Autres

Elections législatives 2024 : Les bords de l’abîme

Un scrutin en chasse un autre, une crise en chasse une autre. Tel pourrait être le résumé des semaines que nous venons de vivre mais aussi des semaines que nous vivrons. Dissolution de l’Assemblée Nationale, Tentative d’alliance LR-RN capotée puis finalement maintenue à moitié, Union des gauches contre-nature… Les semaines passées ont révélé son lot de surprises et les semaines à venir devraient aussi être très animés.  Les élections européennes ont donné une large victoire au RN, en sera-t-il ainsi aux législatives ? Nul ne peut le savoir, cela semble être l’option la plus probable mais rien n’est joué.  Une chose est sûre cependant, le pays n’a jamais été autant au bord du précipice : jamais la perspective d’une victoire des extrêmes n’a été aussi proche, et jamais aussi la perspective d’un chaos ou d’un pays ingouverné et ingouvernable n’a été aussi probable.  Alors que deux pôles aux programmes délirants font la course en tête dans les sondages, la modération, la rationalité, le sérieux, ne semblent plus faire partie de ce monde. Ces élections auront le mérite de clarifier certaines choses :  nous avons compris que le parti socialiste qui vantait la modération et le sérieux a choisie de se payer la tête de ses électeurs, de vendre son âme et de brader ses convictions en rejoignant une alliance complètement contre-nature avec plusieurs partis d’extrême gauche.
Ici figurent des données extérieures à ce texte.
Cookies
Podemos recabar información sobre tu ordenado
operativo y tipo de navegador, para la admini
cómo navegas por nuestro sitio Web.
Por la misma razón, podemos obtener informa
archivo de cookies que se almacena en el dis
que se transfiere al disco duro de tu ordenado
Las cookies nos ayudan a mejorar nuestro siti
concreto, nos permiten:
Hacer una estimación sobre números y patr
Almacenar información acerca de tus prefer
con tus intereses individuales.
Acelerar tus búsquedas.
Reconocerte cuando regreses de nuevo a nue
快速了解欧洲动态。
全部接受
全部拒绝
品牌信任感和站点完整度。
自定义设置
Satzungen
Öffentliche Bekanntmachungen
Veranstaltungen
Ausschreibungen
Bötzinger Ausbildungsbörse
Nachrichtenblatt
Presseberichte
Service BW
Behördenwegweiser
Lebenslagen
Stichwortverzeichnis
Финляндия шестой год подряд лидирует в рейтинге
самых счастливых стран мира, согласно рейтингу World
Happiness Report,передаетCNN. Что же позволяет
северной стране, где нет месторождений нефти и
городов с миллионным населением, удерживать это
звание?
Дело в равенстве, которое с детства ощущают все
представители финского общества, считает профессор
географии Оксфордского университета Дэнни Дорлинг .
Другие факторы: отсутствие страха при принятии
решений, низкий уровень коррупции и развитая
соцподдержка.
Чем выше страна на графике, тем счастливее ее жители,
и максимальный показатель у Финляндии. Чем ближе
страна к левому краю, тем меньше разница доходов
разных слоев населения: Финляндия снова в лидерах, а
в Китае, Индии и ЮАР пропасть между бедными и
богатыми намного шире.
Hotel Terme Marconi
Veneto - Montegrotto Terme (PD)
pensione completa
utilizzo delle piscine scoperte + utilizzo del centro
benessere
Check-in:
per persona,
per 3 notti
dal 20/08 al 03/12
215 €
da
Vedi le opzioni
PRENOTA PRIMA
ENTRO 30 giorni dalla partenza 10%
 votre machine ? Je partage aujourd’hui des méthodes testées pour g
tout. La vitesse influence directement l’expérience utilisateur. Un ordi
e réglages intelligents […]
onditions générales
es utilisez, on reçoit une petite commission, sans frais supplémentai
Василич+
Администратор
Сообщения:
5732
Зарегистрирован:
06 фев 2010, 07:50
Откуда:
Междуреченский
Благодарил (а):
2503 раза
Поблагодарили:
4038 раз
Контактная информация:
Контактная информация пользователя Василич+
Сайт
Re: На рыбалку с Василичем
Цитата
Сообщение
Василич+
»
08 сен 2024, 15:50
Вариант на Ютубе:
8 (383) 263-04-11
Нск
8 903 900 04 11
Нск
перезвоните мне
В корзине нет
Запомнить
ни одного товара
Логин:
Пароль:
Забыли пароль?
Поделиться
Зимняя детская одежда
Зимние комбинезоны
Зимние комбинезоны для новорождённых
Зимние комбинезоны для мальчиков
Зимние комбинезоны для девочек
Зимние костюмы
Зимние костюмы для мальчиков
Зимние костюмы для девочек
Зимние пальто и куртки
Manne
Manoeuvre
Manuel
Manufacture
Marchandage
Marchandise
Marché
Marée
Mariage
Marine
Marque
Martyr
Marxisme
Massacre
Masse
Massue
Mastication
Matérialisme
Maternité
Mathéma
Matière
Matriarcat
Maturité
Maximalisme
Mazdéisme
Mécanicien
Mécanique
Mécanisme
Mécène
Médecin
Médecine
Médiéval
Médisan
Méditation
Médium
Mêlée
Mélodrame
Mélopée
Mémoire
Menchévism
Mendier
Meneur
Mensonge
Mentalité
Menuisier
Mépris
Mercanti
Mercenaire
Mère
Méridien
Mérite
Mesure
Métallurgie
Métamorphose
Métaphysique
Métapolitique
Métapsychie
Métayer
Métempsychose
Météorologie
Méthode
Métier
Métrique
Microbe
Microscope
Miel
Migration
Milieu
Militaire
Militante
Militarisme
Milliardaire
Quand à la droite, certains députés ont aussi préféré faire jouer leurs aventures personnelles au détriment de ce qu’a toujours été la vocation de la droite républicaine héritière du gaullisme : l’indépendance et l’étanchéité face au RN.  Rien n’est enthousiasmant dans ce tableau et les jours qui viennent ne risquent pas de l’être beaucoup plus : à quelle sauce la France sera-t-elle mangée ?
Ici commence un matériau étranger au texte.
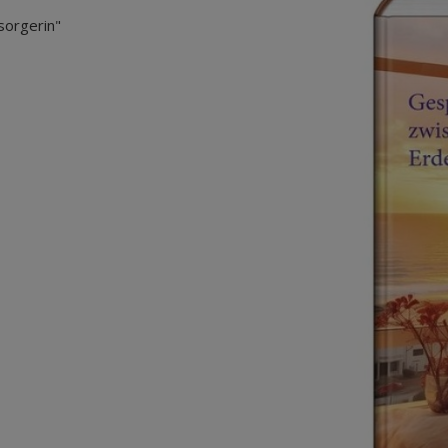
orgerin"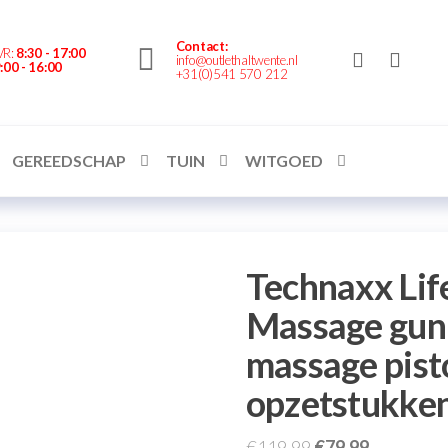
nte.nl
Contact:
VR:
8:30 - 17:00
info@outlethaltwente.nl
:00 - 16:00
+31(0)541 570 212
GEREEDSCHAP
TUIN
WITGOED
Technaxx Li
Massage gun 
massage pist
opzetstukke
€
119,99
€
79,99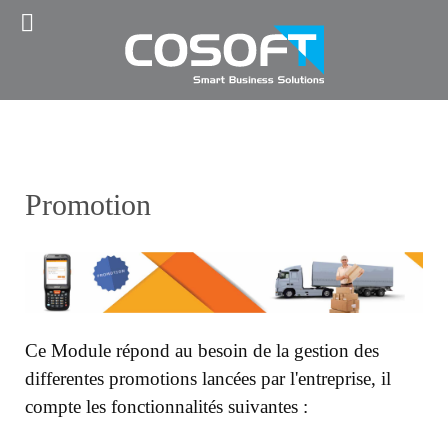
JJ Social Slider
Promotion
Ce Module répond au besoin de la gestion des
differentes promotions lancées par l'entreprise, il
compte les fonctionnalités suivantes :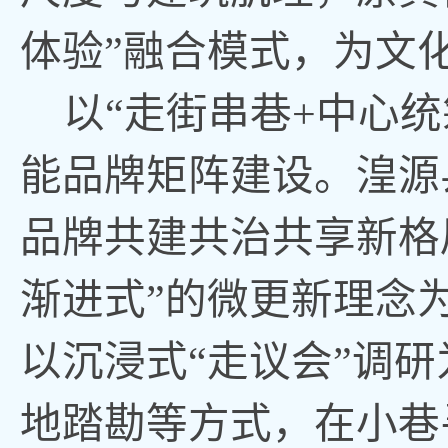
体验”融合模式，为文
以
“走街串巷+中心
能品牌矩阵建设。
湟源
品牌共建共治共享新格
渐进式”的微更新理念
以沉浸式“走议会”调
地踏勘等方式，在小巷寻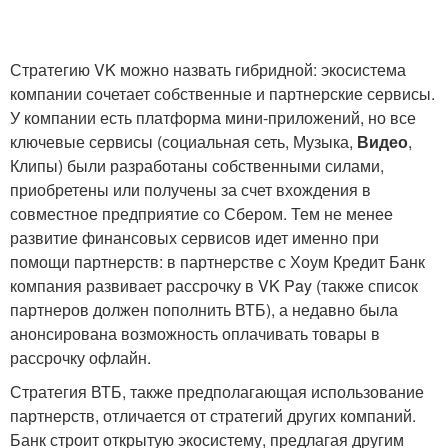
Стратегию VK можно назвать гибридной: экосистема
компании сочетает собственные и партнерские сервисы.
У компании есть платформа мини-приложений, но все
ключевые сервисы (социальная сеть, Музыка,
Видео
,
Клипы) были разработаны собственными силами,
приобретены или получены за счет вхождения в
совместное предприятие со Сбером. Тем не менее
развитие финансовых сервисов идет именно при
помощи партнерств: в партнерстве с Хоум Кредит Банк
компания развивает рассрочку в VK Pay (также список
партнеров должен пополнить ВТБ), а недавно была
анонсирована возможность оплачивать товары в
рассрочку офлайн.
Стратегия ВТБ, также предполагающая использование
партнерств, отличается от стратегий других компаний.
Банк строит открытую экосистему, предлагая другим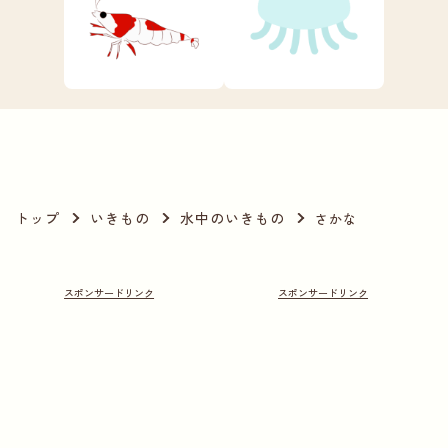
トップ
いきもの
水中のいきもの
さかな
Le nouveau front populaire ou le club des opportunistes

C’était inattendu, il faut le dire, quasiment tous les partis de gauche et d’extrême gauche : du parti socialiste au nouveau parti anticapitaliste, en passant par LFI, les Verts, le PCF et j’en passe, ont choisi de se réunir dans cette alliance de la carpe et du lapin pour proposer un projet tout aussi folklorique que l’alliance en elle-même.

Avant de s’intéresser au programme électoral et particulièrement à l’aspect économique et social qui est particulièrement bien gratiné, intéressons-nous aux partis qui constituent l’alliance.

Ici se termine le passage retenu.